Closed AArriandiaga closed 2 months ago

AArriandiaga commented 2 months ago

The domain reduction with the Suggest-Evaluate-Register Paradigm has no effect; the solutions are the same using or not using domain reduction. The effects can be seen with the maximize function but not with the Suggest-Evaluate-Register Paradigm. Thus, is it not possible to use domain reduction with the Suggest-Evaluate-Register Paradigm?

till-m commented 2 months ago

Hi @AArriandiaga,

I'm not too familiar with the domain reduction. I think you would need to manually execute something like this line, but then it should work.
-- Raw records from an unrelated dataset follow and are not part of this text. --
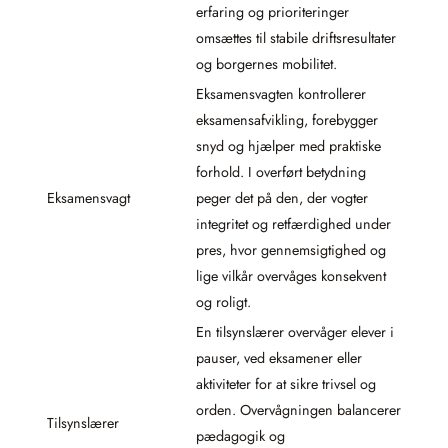
erfaring og prioriteringer
omsættes til stabile driftsresultater
og borgernes mobilitet.
Eksamensvagten kontrollerer
eksamensafvikling, forebygger
snyd og hjælper med praktiske
forhold. I overført betydning
Eksamensvagt
peger det på den, der vogter
integritet og retfærdighed under
pres, hvor gennemsigtighed og
lige vilkår overvåges konsekvent
og roligt.
En tilsynslærer overvåger elever i
pauser, ved eksamener eller
aktiviteter for at sikre trivsel og
orden. Overvågningen balancerer
Tilsynslærer
pædagogik og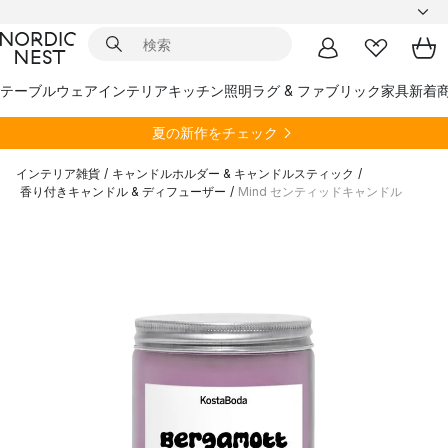
テーブルウェア
インテリア
キッチン
照明
ラグ & ファブリック
家具
新着
夏の新作をチェック
インテリア雑貨
/
キャンドルホルダー & キャンドルスティック
/
香り付きキャンドル & ディフューザー
/
Mind センティッドキャンドル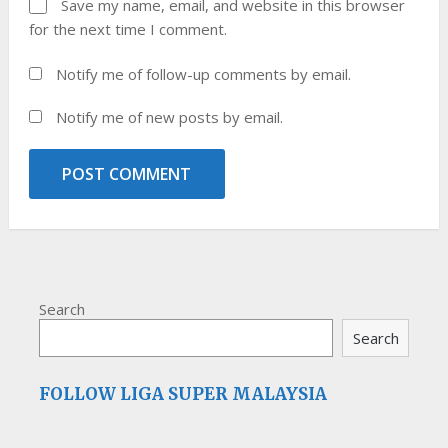
Save my name, email, and website in this browser
for the next time I comment.
Notify me of follow-up comments by email.
Notify me of new posts by email.
Search
Search
FOLLOW LIGA SUPER MALAYSIA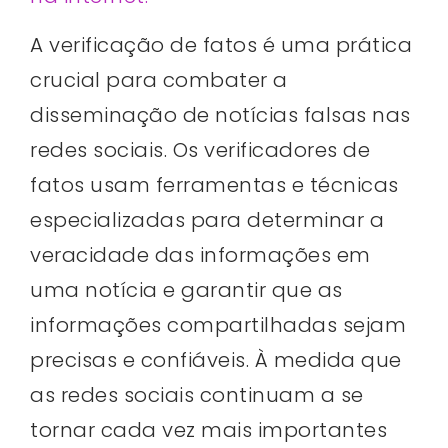
A verificação de fatos é uma prática
crucial para combater a
disseminação de notícias falsas nas
redes sociais. Os verificadores de
fatos usam ferramentas e técnicas
especializadas para determinar a
veracidade das informações em
uma notícia e garantir que as
informações compartilhadas sejam
precisas e confiáveis. À medida que
as redes sociais continuam a se
tornar cada vez mais importantes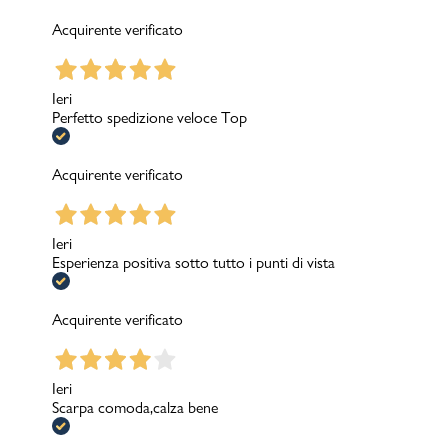
Acquirente verificato
Ieri
Perfetto spedizione veloce Top
Acquirente verificato
Ieri
Esperienza positiva sotto tutto i punti di vista
Acquirente verificato
Ieri
Scarpa comoda,calza bene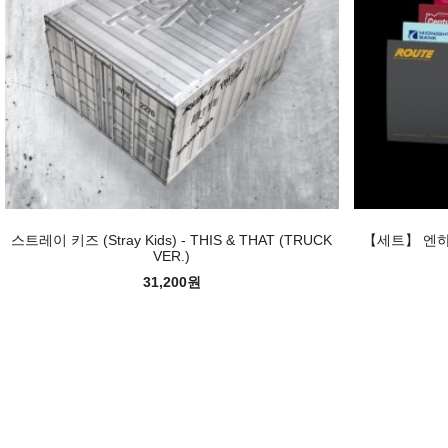
스트레이 키즈 (Stray Kids) - THIS & THAT (TRUCK
【세트】 엔하이픈
VER.)
31,200원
bwheelz36 commented 2 months ago

Hey @AArriandiaga

@till-m is correct. I put together an end to end example that combines the maximise loop with the domain transformer below. Let us know how this works. If you'd like, it would be helpful you could add this to the domain transformer notebook and raise a PR :-)

import numpy as np
from bayes_opt import BayesianOptimization
from bayes_opt import SequentialDomainReductionTransformer
from bayes_opt import UtilityFunction
from matplotlib import pyplot as plt

def ackley(**kwargs):
    x = np.fromiter(kwargs.values(), dtype=float)
    arg1 = -0.2 * np.sqrt(0.5 * (x[0] ** 2 + x[1] ** 2))
    arg2 = 0.5 * (np.cos(2. * np.pi * x[0]) + np.cos(2. * np.pi * x[1]))
    return -1.0 * (-20. * np.exp(arg1) - np.exp(arg2) + 20. + np.e)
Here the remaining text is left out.